Regarding radiation dose–volume effects of the optic nerves, significant detrimental effect of all parameters (V55 ≥ 50%, Dmean ≥ 50 Gy, D5 ≥ 55 Gy, and Dmax ≥ 60 Gy) was observed on VA (P = .002, P = .001, P = .008, and P = .008, respectively). Visual field and contrast sensitivity were affected both with V55 ≥ 50% and Dmean ≥ 50 Gy (P = .045, P = .050, P = .024, and P = .003). Visual evoked potential latency prolonged significantly with Dmean ≥ 50 Gy (P < .001), D5 ≥ 55 Gy (P = .005), and Dmax ≥ 60 Gy (P = .002). Figure 2 shows the correlation between Dmean, Dmax, and VEP latency for the optic nerve.
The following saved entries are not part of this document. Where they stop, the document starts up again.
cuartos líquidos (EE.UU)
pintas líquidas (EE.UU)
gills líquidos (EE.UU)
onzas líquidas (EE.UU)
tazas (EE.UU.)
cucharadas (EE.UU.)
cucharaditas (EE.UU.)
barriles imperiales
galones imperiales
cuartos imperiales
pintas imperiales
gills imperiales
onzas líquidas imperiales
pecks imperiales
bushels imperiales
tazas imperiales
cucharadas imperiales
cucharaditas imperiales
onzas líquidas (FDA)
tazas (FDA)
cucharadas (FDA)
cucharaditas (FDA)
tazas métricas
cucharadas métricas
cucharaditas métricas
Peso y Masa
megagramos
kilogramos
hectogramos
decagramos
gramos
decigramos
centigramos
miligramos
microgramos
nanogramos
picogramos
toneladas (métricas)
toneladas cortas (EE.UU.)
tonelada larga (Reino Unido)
Retinal nerve fiber layer thickness and VEP amplitude were the only ophthalmologic parameters that were not affected by any of the dose–volume parameters (Table 2).
Figure 2.
Correlation between Dmean (A), Dmax (B), and visual evoked potential (VEP) latency for optic nerves.
Table 2.
The Effect of Radiation Dose–Volume Parameters on Ophthalmologic Tests for Optic Nerves.a
| Visual Tests | Median Score | Odds Ratio | Confidence Interval (95% CI) | P Value |
|---|---|---|---|---|
| Visual acuity | ||||
| V55 <50% vs ≥50% | 1.0 vs 0.6 | 18.85 | 1.92-184.63 | .002 |
| Dmean <50 Gy vs ≥50 Gy | 1.0 vs 0.4 | 28.80 | 2.81-188.80 | .001 |
| D5 <55 Gy vs ≥55 Gy | 1.0 vs 0.7 | 13.33 | 1.39-127.57 | .008 |
| Dmax <60 Gy vs ≥60 Gy | 1.0 vs 0.7 | 13.33 | 1.39-127.57 | .008 |
| RNFL thickness | ||||
| Dmean <50 Gy vs ≥50 Gy | 94 vs 95 | 1.03 | 0.21-5.01 | .965 |
| Dmax <60 Gy vs ≥60 Gy | 94 vs 95 | 0.62 | 0.14-2.71 | .529 |
| Visual field | ||||
| V55 <50% vs ≥50% | 2 vs 3 | 4.23 | 1.45-39.87 | .045 |
| Dmean <50 Gy vs ≥50 Gy | 2 vs 3 | 0.72 | 0.56-0.91 | .050 |
| D5 <55 Gy vs ≥55 Gy | 2 vs 3 | 5.60 | 0.59-52.53 | .102 |
| Dmax <60 Gy vs ≥60 Gy | 2 vs 3 | 5.60 | 0.59-52.53 | .102 |
| Contrast sensitivity | ||||
| V55 <50% vs ≥50% | 1 vs 3 | 5.14 | 1.17-22.48 | .024 |
| Dmean <50 Gy vs ≥50 Gy | 1 vs 3 | 11.57 | 1.98-67.49 | .003 |
| D5 <55 Gy vs ≥55 Gy | 1 vs 3 | 5.00 | 0.19-20.92 | .123 |
| Dmax <60 Gy vs ≥60 Gy | 1 vs 3 | 5.00 | 0.19-20.92 | .123 |
| VEP latency | ||||
| V55 <50% vs ≥50% | 101 vs 110 | 2.48 | 0.61-10.05 | .096 |
| Dmean <50 Gy vs ≥50 Gy | 100 vs 117 | 26.62 | 4.52-155.34 | <.001 |
| D5 <55 Gy vs ≥55 Gy | 100 vs 113 | 7.71 | 1.71-36.63 | .005 |
| Dmax <60 Gy vs ≥60 Gy | 99 vs 112 | 9.52 | 2.01-44.91 | .002 |
| VEP amplitude | ||||
| V55 <50% vs ≥50% | 8.4 vs 5.3 | 1.60 | 0.34-7.45 | .54 |
| Dmean <50 Gy vs ≥50 Gy | 8.5 vs 4.8 | 1.18 | 0.23-5.96 | .83 |
| D5 <55 Gy vs ≥55 Gy | 8.4 vs 6.0 | 1.16 | 0.25-5.33 | .84 |
| Dmax <60 Gy vs ≥60 Gy | 8.4 vs 6.2 | 2.12 | 0.46-9.80 | .32 |
Abbreviations: CI, confidence interval; OR, odds ratio; RNFL, retinal nerve fiber layer; VEP, visual evoked potential.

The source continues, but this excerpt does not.